By SUSAN LAHEY
Reporter with Silicon Hills News
After all, you’re peddling pure potential: “Take this patent and make yourself a star…or at least solve some problem faster and more cheaply than you would have been able to yourself.” But in reality, IP sellers and buyers have to contend with a veritable ocean of patented ideas, many of which are worthless or irrelevant to what you’re doing. All of which are written in legalese so you can’t quickly ascertain what they do or how it might help you. And by the time a buyer and seller connect, the idea may be obsolete.
And if you’re someone with only a couple of patents to sell, fuggedaboudit.
The way IP has always been sold, as idealAsset CEO Tom Hochstatter says, is like trying to sell a house by leading with the concrete’s tensile strength. What the buyer wants to know is “How many bedrooms? How big is the kitchen?”
But Hochstatter’s new product, idealAsset, aims to change all that. His company calls it the Match.com for IP. Individuals or companies join and list their IP; idealAsset creates listings with more “buyer empathy,” matching the patented idea with what a buyer is looking for. Within moments, IP assets are matched to interested buyers. idealAsset doesn’t guarantee a marriage, but it gets the conversation going.idealAsset is one of the companies pitching at the 2014 SXSW HATCH Pitch Competition.
Marketing IP Correctly
“IP licensing and commercialization is hard,” said Mike Millard, Director of Innovation, Seton Hospital/Ascension Healthcare. “It’s not like a widget. It’s a one relationship sale and just finding that person, even that part is hard…. idealAsset really cuts down on the research time needed to strike a deal. You want to get to the face time.”
“IP is usually commercialized by the top 10 percent of inventors,” said Courtney Landers, Director of IP, Calavista Software and previously VP of IP for Emergent Technologies—also an idealAsset customer. “For the most part, people in the industry don’t have a background in sales and marketing and don’t want to do the legwork to pick up the phone and make 100 calls to find out who might want this IP,” Landers said. And a broker takes 30-to-50 percent of the profit.
“I like the fact that I can put assets in there to scale and within minutes of loading them up with idealAsset, I’m sitting there with warm introductions to interested buyers,” Landers said. “I don’t know of any other tool that even comes close to that.”
idealAsset was incubated at Fluid Innovation, an IP brokerage started in 2005. When Hochstatter came on in 2007 with his tech background that includes Microsoft, IBM, Yahoo and a couple of startups, he suggested the company create tools and solutions for the IP commercialization industry, such as its licensing platform. idealAsset was one of the tools they conceived that will become its own company. Hochstatter likes to think of Fluid Innovation as an innovation accelerator.

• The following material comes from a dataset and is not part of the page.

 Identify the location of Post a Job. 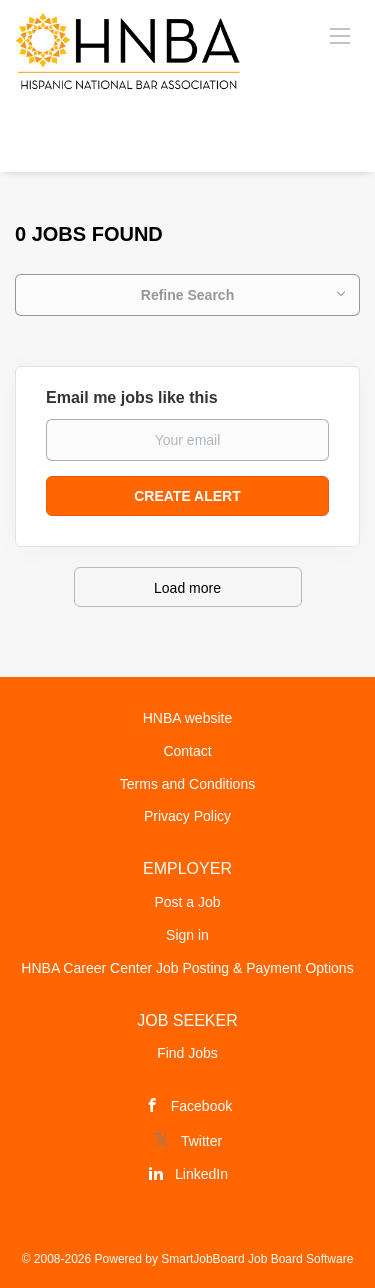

“If we find another cool idea we might pull it into Fluid, fool around with it, incubate it for awhile and spin it out.”
Like Amazon for IP
“It takes almost an entire year to do an IP deal,” he said. “It’s hard and silly and there’s no good reason for it. It takes 347 days on average, if it ever gets done. It’s like pandas mating, and you really have to help them or it’s not going to happen.”
This is especially true for people with one or a few patents whose chances of finding a buyer and making a profit from their IP is miniscule. idealAsset offers a relatively fast, inexpensive alternative. Subscriptions range from $199 per person per month to $10,000 a month for an enterprise customer with unlimited access. Transaction fees range from 5 percent to 15 depending on your subscription level.
idealAsset also uses scrapers and crawlers to aggregate IP from companies that are not signed customers. If a buyer bites on one of these properties, idealAsset informs the owner of an interested buyer and invites it to become a member.
One of the huge benefits of idealAsset, Landers said, is that it provides a way for IP sellers to attach a reasonable value to the patents they’re trying to sell.
“More deals fall apart (at pricing) than anything,” Landers said. “With idealAsset if you’re looking for a technology you can start gathering a fair price point on the commercial data…. That’s a huge value…at the end of the day your IP really is worth what someone is willing to pay for it.”
But another benefit is the partnerships and ideas that may emerge from idealAsset. Being able to see various patents on the market may spark ideas.
“I’m an ideas advocate,” said Hochstatter. “I’m centered on the idea, not who owns it. I want to find the best home, the next place for that idea in that continuum…that’s my responsibility.”